Personal hardware, fine - knock yourself out. Server hardware, not such a good idea (unless it is _your_ server hardware).

Re:A post above said Hayes is retiring anyway, but

[LuxFX]

Dear Mr. Dachannein,
Regardless of how respected the SETI@Home project may be, those servers were purchased for a reason and running SETI@Home was not it. We find that the employee was vioating policy and his termination was appropriate.

Dear Governor Taft,
I am a taxpayer in your state and, therefore, partially responsible for the funding of this computer. I would rather this computer be used to its fullest potential, and I feel that whenever it sits unused, it is wasting tax-bought resources.

It is common knowledge that computers typically become obsolete before they actually stop working. Therefore, getting as much use out of them as possible before they become obsolete is important. It is the same principle as using any product to its fullest potential before its life cycle is ended. I would assume that, for example, your state cars are not retired while they are still in good shape.
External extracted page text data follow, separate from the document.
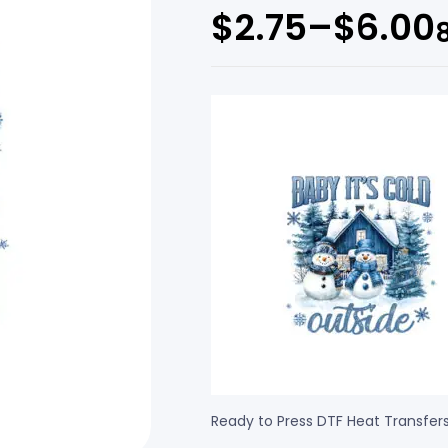
$
2.75
–
$
6.00
Ready to Press DTF Heat Transfer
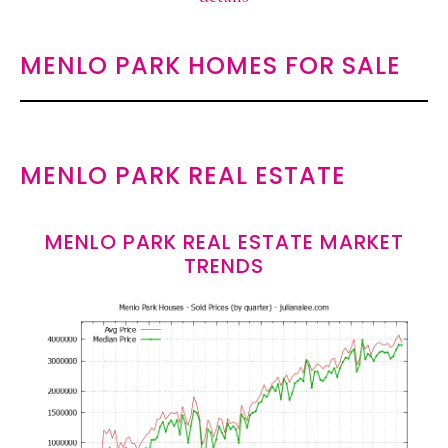
MENLO PARK HOMES FOR SALE
MENLO PARK REAL ESTATE
MENLO PARK REAL ESTATE MARKET
TRENDS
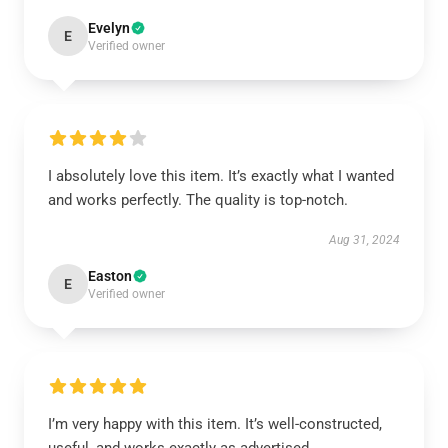
Evelyn
E
Verified owner
I absolutely love this item. It’s exactly what I wanted
and works perfectly. The quality is top-notch.
Aug 31, 2024
Easton
E
Verified owner
I’m very happy with this item. It’s well-constructed,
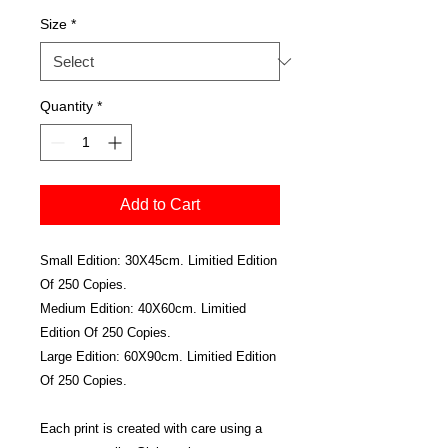
Size
*
Quantity
*
Add to Cart
Small Edition: 30X45cm. Limitied Edition
Of 250 Copies.
Medium Edition: 40X60cm. Limitied
Edition Of 250 Copies.
Large Edition: 60X90cm. Limitied Edition
Of 250 Copies.
Each print is created with care using a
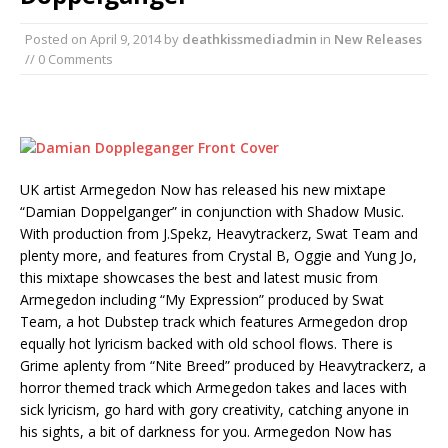
Posted on
April 9, 2014
by
deathkissmediadmin
in
New Releases
// 0 Comments
UK artist Armegedon Now has released his new mixtape
“Damian Doppelganger” in conjunction with Shadow Music.
With production from J.Spekz, Heavytrackerz, Swat Team and
plenty more, and features from Crystal B, Oggie and Yung Jo,
this mixtape showcases the best and latest music from
Armegedon including “My Expression” produced by Swat
Team, a hot Dubstep track which features Armegedon drop
equally hot lyricism backed with old school flows. There is
Grime aplenty from “Nite Breed” produced by Heavytrackerz, a
horror themed track which Armegedon takes and laces with
sick lyricism, go hard with gory creativity, catching anyone in
his sights, a bit of darkness for you. Armegedon Now has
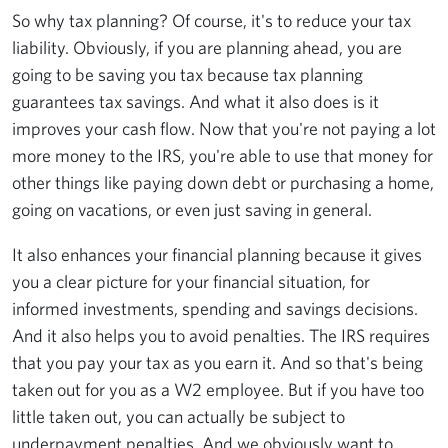
So why tax planning? Of course, it's to reduce your tax
liability. Obviously, if you are planning ahead, you are
going to be saving you tax because tax planning
guarantees tax savings. And what it also does is it
improves your cash flow. Now that you're not paying a lot
more money to the IRS, you're able to use that money for
other things like paying down debt or purchasing a home,
going on vacations, or even just saving in general.
It also enhances your financial planning because it gives
you a clear picture for your financial situation, for
informed investments, spending and savings decisions.
And it also helps you to avoid penalties. The IRS requires
that you pay your tax as you earn it. And so that's being
taken out for you as a W2 employee. But if you have too
little taken out, you can actually be subject to
underpayment penalties. And we obviously want to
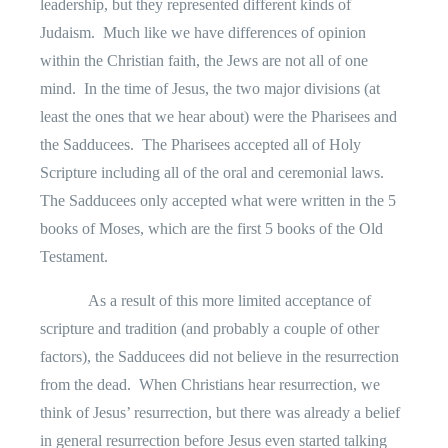
leadership, but they represented different kinds of
Judaism.
Much like we have differences of opinion
within the Christian faith, the Jews are not all of one
mind.
In the time of Jesus, the two major divisions (at
least the ones that we hear about) were the Pharisees and
the Sadducees.
The Pharisees accepted all of Holy
Scripture including all of the oral and ceremonial laws.
The Sadducees only accepted what were written in the 5
books of Moses, which are the first 5 books of the Old
Testament.
As a result of this more limited acceptance of
scripture and tradition (and probably a couple of other
factors), the Sadducees did not believe in the resurrection
from the dead.
When Christians hear resurrection, we
think of Jesus’ resurrection, but there was already a belief
in general resurrection before Jesus even started talking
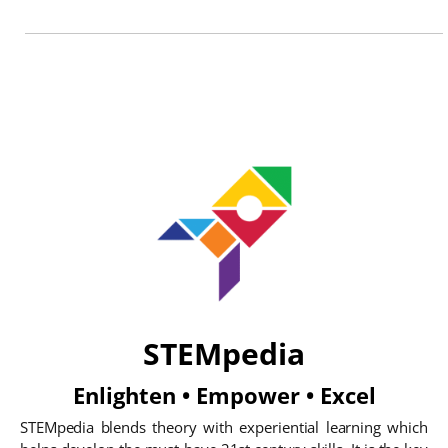
STEMpedia
Enlighten • Empower • Excel
STEMpedia blends theory with experiential learning which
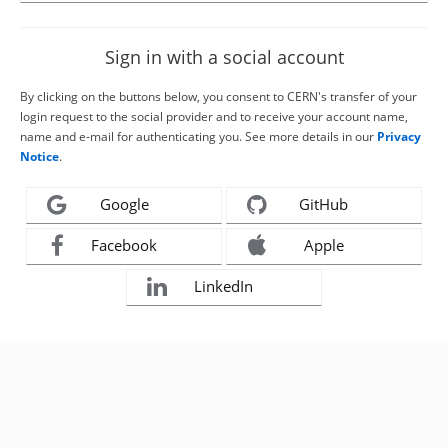
Sign in with a social account
By clicking on the buttons below, you consent to CERN's transfer of your
login request to the social provider and to receive your account name,
name and e-mail for authenticating you. See more details in our
Privacy
Notice
.
Google
GitHub
Facebook
Apple
LinkedIn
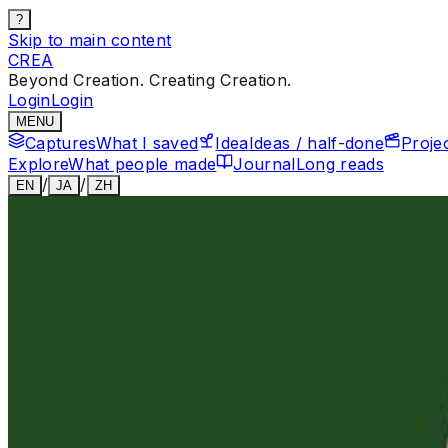
?
Skip to main content
CREA
Beyond Creation. Creating Creation.
Login
Login
MENU
Captures
What I saved
Idea
Ideas / half-done
Proje
Explore
What people made
Journal
Long reads
/
/
EN
JA
ZH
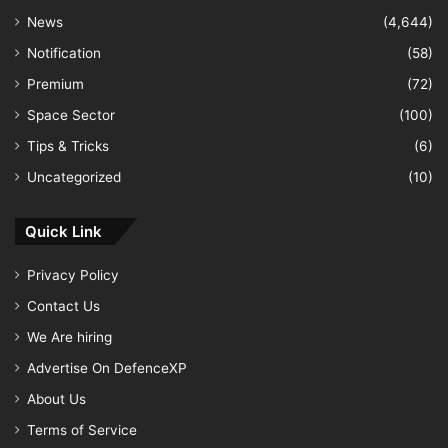
News
(4,644)
Notification
(58)
Premium
(72)
Space Sector
(100)
Tips & Tricks
(6)
Uncategorized
(10)
Quick Link
Privacy Policy
Contact Us
We Are hiring
Advertise On DefenceXP
About Us
Terms of Service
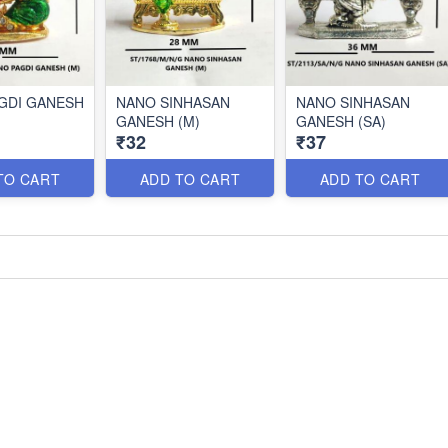
GDI GANESH
NANO SINHASAN
NANO SINHASAN
GANESH (M)
GANESH (SA)
₹32
₹37
TO CART
ADD TO CART
ADD TO CART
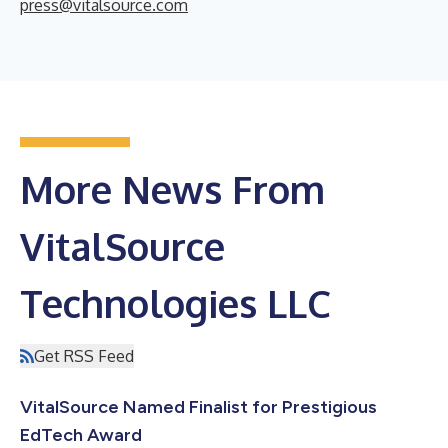
press@vitalsource.com
More News From
VitalSource
Technologies LLC
Get RSS Feed
VitalSource Named Finalist for Prestigious
EdTech Award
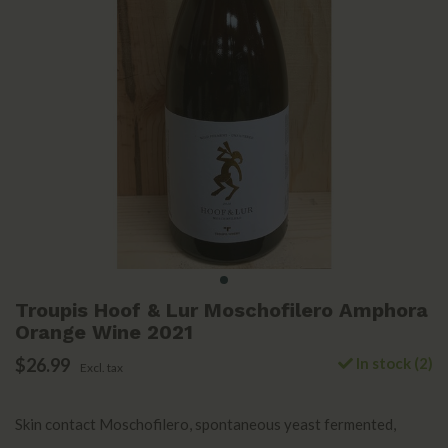
Troupis Hoof & Lur Moschofilero Amphora
Orange Wine 2021
$26.99
In stock (2)
Excl. tax
Skin contact Moschofilero, spontaneous yeast fermented,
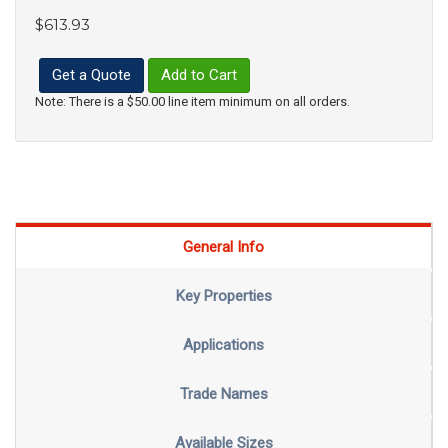
$613.93
Get a Quote
Add to Cart
Note: There is a $50.00 line item minimum on all orders.
General Info
Key Properties
Applications
Trade Names
Available Sizes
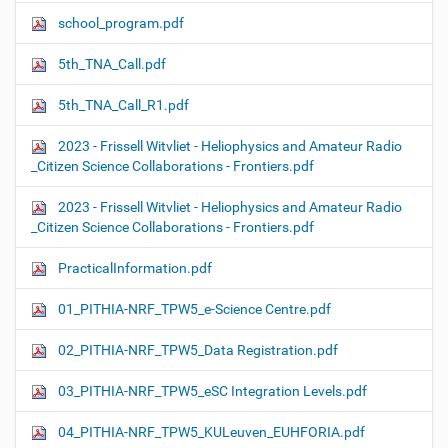
school_program.pdf
5th_TNA_Call.pdf
5th_TNA_Call_R1.pdf
2023 - Frissell Witvliet - Heliophysics and Amateur Radio
_Citizen Science Collaborations - Frontiers.pdf
2023 - Frissell Witvliet - Heliophysics and Amateur Radio
_Citizen Science Collaborations - Frontiers.pdf
PracticalInformation.pdf
01_PITHIA-NRF_TPW5_e-Science Centre.pdf
02_PITHIA-NRF_TPW5_Data Registration.pdf
03_PITHIA-NRF_TPW5_eSC Integration Levels.pdf
04_PITHIA-NRF_TPW5_KULeuven_EUHFORIA.pdf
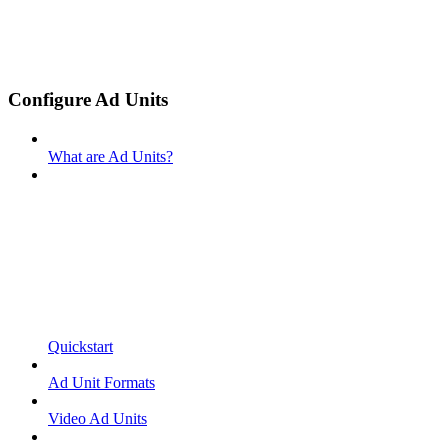
Configure Ad Units
What are Ad Units?
Quickstart
Ad Unit Formats
Video Ad Units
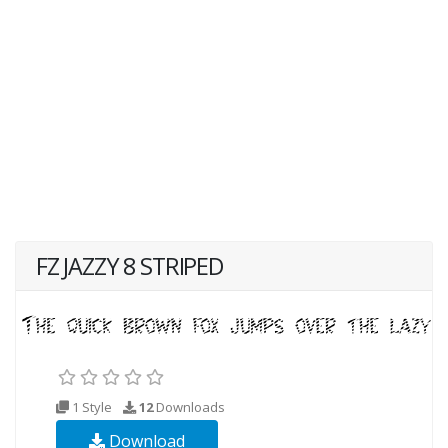
FZ JAZZY 8 STRIPED
1 Style
12
Downloads
Download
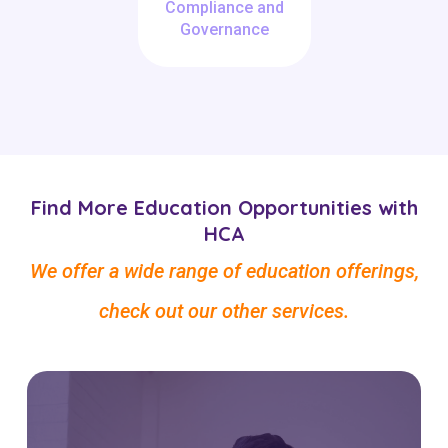
Compliance and
Governance
Find More Education Opportunities with
HCA
We offer a wide range of education offerings,
check out our other services.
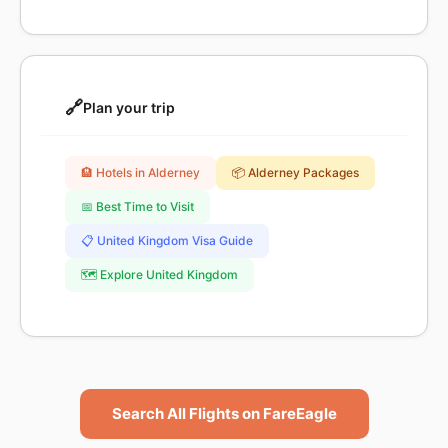
🔗
Plan your trip
🏨 Hotels in Alderney
📦 Alderney Packages
📅 Best Time to Visit
📋 United Kingdom Visa Guide
🗺️ Explore United Kingdom
Search All Flights on FareEagle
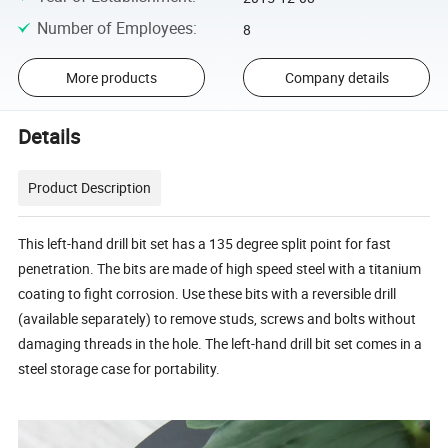
Number of Employees
:
8
More products
Company details
Details
Product Description
This left-hand drill bit set has a 135 degree split point for fast
penetration. The bits are made of high speed steel with a titanium
coating to fight corrosion. Use these bits with a reversible drill
(available separately) to remove studs, screws and bolts without
damaging threads in the hole. The left-hand drill bit set comes in a
steel storage case for portability.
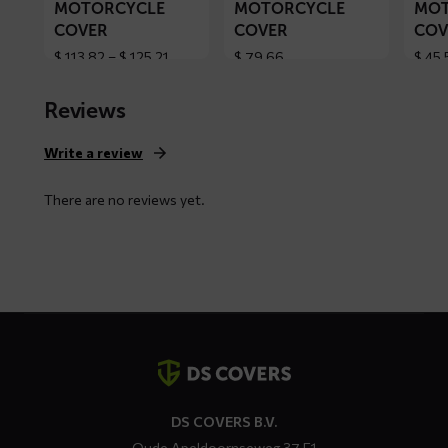
MOTORCYCLE
MOTORCYCLE
MOT
COVER
COVER
COV
Price
$
113,82
–
$
125,21
$
79,66
$
45,
range:
$ 113,82
Reviews
through
$ 125,21
Write a review
There are no reviews yet.
Contact
details
DS COVERS B.V.
Oude Apeldoornseweg 37 E1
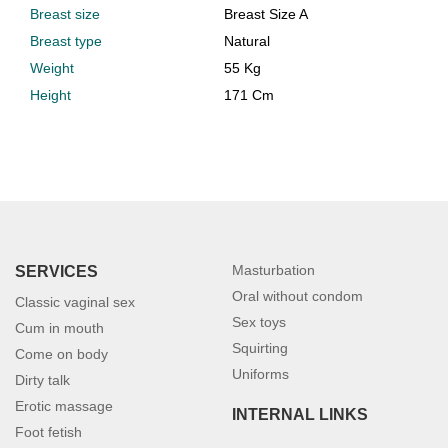
Breast size
Breast Size A
Breast type
Natural
Weight
55 Kg
Height
171 Cm
Masturbation
SERVICES
Oral without condom
Classic vaginal sex
Sex toys
Cum in mouth
Squirting
Come on body
Uniforms
Dirty talk
Erotic massage
INTERNAL LINKS
Foot fetish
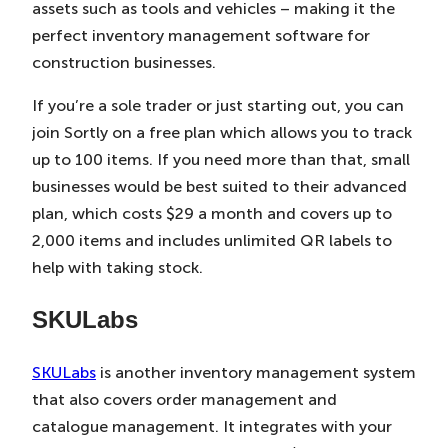
assets such as tools and vehicles – making it the
perfect inventory management software for
construction businesses.
If you’re a sole trader or just starting out, you can
join Sortly on a free plan which allows you to track
up to 100 items. If you need more than that, small
businesses would be best suited to their advanced
plan, which costs $29 a month and covers up to
2,000 items and includes unlimited QR labels to
help with taking stock.
SKULabs
SKULabs
is another inventory management system
that also covers order management and
catalogue management. It integrates with your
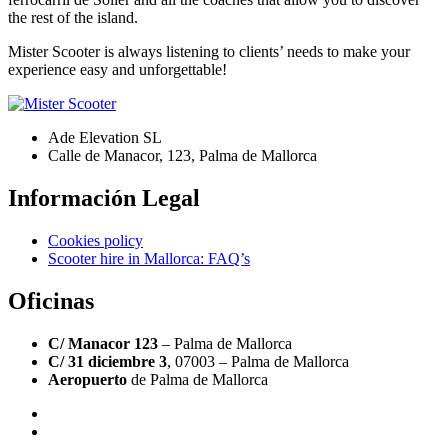
the rest of the island.
Mister Scooter is always listening to clients’ needs to make your
experience easy and unforgettable!
Ade Elevation SL
Calle de Manacor, 123, Palma de Mallorca
Información Legal
Cookies policy
Scooter hire in Mallorca: FAQ’s
Oficinas
C/ Manacor 123
– Palma de Mallorca
C/ 31 diciembre 3
, 07003 – Palma de Mallorca
Aeropuerto
de Palma de Mallorca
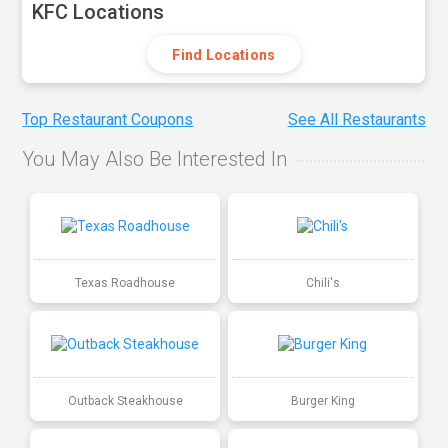
KFC Locations
Find Locations
Top Restaurant Coupons
See All Restaurants
You May Also Be Interested In
Texas Roadhouse
Chili's
Outback Steakhouse
Burger King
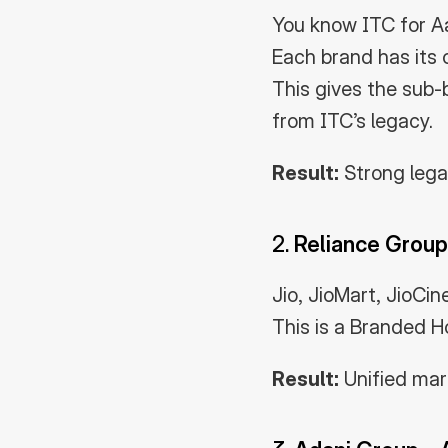
You know ITC for A
Each brand has its 
This gives the sub-
from ITC’s legacy.
Result:
 Strong leg
2. 
Reliance Group
Jio, JioMart, JioCi
This is a Branded H
Result:
 Unified ma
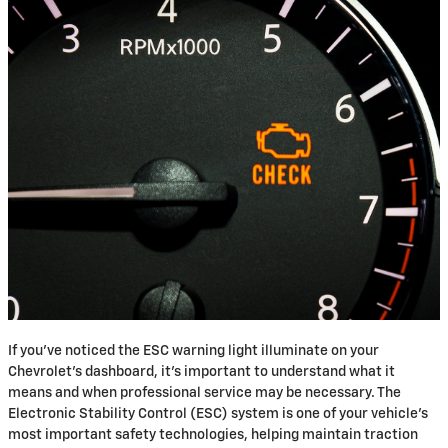
If you've noticed the ESC warning light illuminate on your
Chevrolet's dashboard, it's important to understand what it
means and when professional service may be necessary. The
Electronic Stability Control (ESC) system is one of your vehicle's
most important safety technologies, helping maintain traction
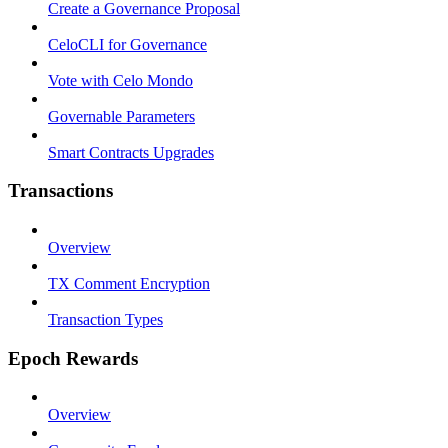
Create a Governance Proposal
CeloCLI for Governance
Vote with Celo Mondo
Governable Parameters
Smart Contracts Upgrades
Transactions
Overview
TX Comment Encryption
Transaction Types
Epoch Rewards
Overview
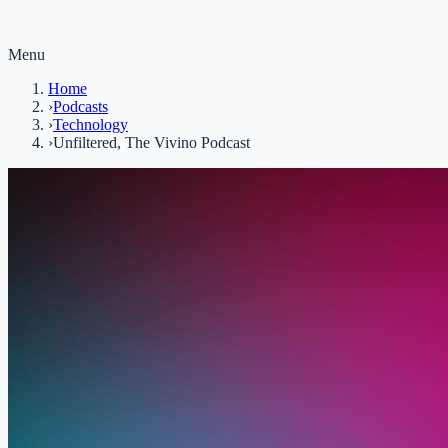
Menu
Home
›
Podcasts
›
Technology
›
Unfiltered, The Vivino Podcast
SETI@Home, and other distributed applications, are a good method of using computers when they would otherwise sit unused. The applications are designed to benefit the public (ie, taxpayers), and is therefore a method where the taxpayer dollars are directly beneficial to the taxpayer. In my opinion, running such applications on tax-bought machines should be required.

Overreaction

[Sean+Clifford]

I've run an IT department in a large company in the "real world" for several years; I've hired, fired, and managed folks. Never would I have publicly humiliated a former employee like this.

If installing SETI@Home is all he did wrong, I wouldn't have fired him either. I would most certainly have disciplined him and reviewed his permissions/other boxes he's touched. However, I would not have fired him for just that. He made a mistake; point it out to him, admonish him for it, and move on. If he did it again, then I'd send him packing.

Treat those who work for you with respect, especially when you're disciplining them, and yes - even when you're firing them. They're people, goddamn it - treat them like you'd like to be treated.